In a major relief for property owners, the Union Budget 2025 now allows taxpayers to value two self-occupied properties at nil annual value, compared to the previous rule where only one property was considered tax-exempt under this provision. This change is expected to reduce the tax burden on middle-class families and promote homeownership.
What does the new rule mean?
Under the previous tax structure, taxpayers could only declare one self-occupied property as having nil annual value, while any additional property was considered deemed to be let out and taxed accordingly. With the updated provision, taxpayers owning two self-occupied homes will not be liable to pay tax on their notional rental income, thereby saving a significant amount.
Key benefits of the new provision:
- Lower taxable income: Homeowners will no longer have to declare notional rental income on their second property, reducing their overall tax liability.
- Encourages homeownership: The relief is expected to encourage families to invest in real estate and own multiple homes without being penalized under the current tax structure.
- Helps working professionals: For individuals working in different cities or owning a house for personal reasons such as elderly care, the provision offers much-needed flexibility.

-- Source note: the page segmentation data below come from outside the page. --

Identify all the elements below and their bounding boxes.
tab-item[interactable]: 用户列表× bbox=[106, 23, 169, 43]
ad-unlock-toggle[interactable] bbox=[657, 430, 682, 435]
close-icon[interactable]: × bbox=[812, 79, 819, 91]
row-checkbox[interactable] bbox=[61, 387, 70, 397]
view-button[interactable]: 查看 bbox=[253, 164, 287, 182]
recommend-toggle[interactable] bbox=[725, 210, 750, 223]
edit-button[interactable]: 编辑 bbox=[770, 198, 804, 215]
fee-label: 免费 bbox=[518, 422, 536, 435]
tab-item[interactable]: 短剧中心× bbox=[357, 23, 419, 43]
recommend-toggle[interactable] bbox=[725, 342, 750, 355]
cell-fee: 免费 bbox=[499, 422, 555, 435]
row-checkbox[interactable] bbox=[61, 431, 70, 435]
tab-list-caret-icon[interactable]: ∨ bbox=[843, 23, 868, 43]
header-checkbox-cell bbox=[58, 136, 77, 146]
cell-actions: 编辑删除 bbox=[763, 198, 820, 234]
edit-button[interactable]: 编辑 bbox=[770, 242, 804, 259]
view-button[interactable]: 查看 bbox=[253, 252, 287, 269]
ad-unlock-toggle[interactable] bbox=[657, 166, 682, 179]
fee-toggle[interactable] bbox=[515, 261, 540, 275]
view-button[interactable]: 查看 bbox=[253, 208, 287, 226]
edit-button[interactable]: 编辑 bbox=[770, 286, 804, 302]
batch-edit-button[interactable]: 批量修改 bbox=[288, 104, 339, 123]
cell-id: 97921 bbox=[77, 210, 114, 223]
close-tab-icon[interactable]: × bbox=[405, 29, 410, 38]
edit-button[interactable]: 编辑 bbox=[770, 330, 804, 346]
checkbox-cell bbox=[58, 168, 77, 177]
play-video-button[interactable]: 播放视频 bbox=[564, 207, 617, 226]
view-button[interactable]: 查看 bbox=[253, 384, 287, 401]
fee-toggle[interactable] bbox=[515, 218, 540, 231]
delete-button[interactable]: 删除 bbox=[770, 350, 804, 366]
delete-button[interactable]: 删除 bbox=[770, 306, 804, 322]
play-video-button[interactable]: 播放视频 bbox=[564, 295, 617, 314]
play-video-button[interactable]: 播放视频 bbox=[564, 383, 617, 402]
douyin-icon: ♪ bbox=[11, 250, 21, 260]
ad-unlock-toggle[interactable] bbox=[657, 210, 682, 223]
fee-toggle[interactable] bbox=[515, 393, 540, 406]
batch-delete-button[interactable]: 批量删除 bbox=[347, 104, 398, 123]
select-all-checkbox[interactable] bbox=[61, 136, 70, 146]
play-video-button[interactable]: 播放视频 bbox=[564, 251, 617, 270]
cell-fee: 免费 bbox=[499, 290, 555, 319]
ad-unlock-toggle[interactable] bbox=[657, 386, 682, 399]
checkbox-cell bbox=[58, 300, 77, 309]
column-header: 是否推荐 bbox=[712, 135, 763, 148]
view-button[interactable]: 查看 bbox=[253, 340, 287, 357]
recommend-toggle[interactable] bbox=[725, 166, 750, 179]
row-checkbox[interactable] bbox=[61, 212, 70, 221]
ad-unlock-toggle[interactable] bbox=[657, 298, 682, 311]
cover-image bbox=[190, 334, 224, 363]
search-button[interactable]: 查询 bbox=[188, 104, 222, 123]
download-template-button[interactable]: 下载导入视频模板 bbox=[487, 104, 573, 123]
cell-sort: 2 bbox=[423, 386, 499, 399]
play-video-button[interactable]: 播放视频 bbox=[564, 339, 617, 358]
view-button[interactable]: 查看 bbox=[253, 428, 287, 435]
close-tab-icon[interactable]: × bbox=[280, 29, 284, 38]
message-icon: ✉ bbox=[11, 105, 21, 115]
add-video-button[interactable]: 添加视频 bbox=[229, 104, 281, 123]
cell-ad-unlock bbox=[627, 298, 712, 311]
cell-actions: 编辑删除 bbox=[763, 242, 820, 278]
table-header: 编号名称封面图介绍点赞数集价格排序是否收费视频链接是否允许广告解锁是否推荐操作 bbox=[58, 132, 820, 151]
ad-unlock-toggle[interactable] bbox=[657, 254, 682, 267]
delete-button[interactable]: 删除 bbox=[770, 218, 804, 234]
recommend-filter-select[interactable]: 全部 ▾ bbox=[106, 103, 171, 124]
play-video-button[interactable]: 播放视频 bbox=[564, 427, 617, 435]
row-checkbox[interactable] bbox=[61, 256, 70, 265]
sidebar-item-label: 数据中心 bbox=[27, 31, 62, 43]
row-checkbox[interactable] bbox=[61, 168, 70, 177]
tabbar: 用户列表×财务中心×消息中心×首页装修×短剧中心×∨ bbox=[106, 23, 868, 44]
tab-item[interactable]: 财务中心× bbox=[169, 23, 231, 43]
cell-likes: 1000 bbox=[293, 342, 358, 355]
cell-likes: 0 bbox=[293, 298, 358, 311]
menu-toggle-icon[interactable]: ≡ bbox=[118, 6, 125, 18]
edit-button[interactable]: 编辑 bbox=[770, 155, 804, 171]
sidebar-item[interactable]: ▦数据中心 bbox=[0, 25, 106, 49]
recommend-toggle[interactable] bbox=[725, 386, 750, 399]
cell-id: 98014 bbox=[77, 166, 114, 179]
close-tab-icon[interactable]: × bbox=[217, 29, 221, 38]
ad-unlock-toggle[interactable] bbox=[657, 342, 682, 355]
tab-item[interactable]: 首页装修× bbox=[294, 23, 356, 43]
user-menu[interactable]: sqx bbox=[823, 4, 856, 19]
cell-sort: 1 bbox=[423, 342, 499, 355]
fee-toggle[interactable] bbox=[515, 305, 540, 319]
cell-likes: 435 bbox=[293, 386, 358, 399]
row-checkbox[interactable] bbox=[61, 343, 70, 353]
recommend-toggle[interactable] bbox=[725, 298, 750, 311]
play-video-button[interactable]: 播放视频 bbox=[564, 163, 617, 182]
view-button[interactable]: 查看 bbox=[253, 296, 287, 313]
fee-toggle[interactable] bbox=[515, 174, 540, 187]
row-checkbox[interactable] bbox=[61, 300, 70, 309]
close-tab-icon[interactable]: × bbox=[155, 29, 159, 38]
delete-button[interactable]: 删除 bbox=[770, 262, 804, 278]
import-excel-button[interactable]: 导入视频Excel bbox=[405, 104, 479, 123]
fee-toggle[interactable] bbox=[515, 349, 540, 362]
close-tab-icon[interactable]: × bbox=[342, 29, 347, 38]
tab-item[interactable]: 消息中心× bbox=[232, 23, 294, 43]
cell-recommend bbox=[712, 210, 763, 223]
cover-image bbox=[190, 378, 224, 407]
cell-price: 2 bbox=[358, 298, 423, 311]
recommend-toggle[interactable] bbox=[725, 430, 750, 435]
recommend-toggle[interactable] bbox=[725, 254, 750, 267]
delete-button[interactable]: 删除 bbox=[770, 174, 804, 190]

Other tax reforms announced in Budget 2025:
- TCS limit on LRS remittances increased: The threshold for Tax Collected at Source (TCS) on remittances under the Liberalised Remittance Scheme has been increased from ₹7 lakh to ₹10 lakh.
- TCS exemption on education loans: Education loans up to ₹10 lakh from specified financial institutions will be exempted from TCS, benefiting students and their families.
- Rationalisation of TDS and TCS rates: The government will reduce the number of rates and thresholds for TDS and TCS, simplifying tax compliance for businesses and individuals.
- Extended timeline for filing updated tax returns: The time limit to file updated tax returns has been extended from 2 years to 4 years, providing taxpayers with more flexibility to correct past filings.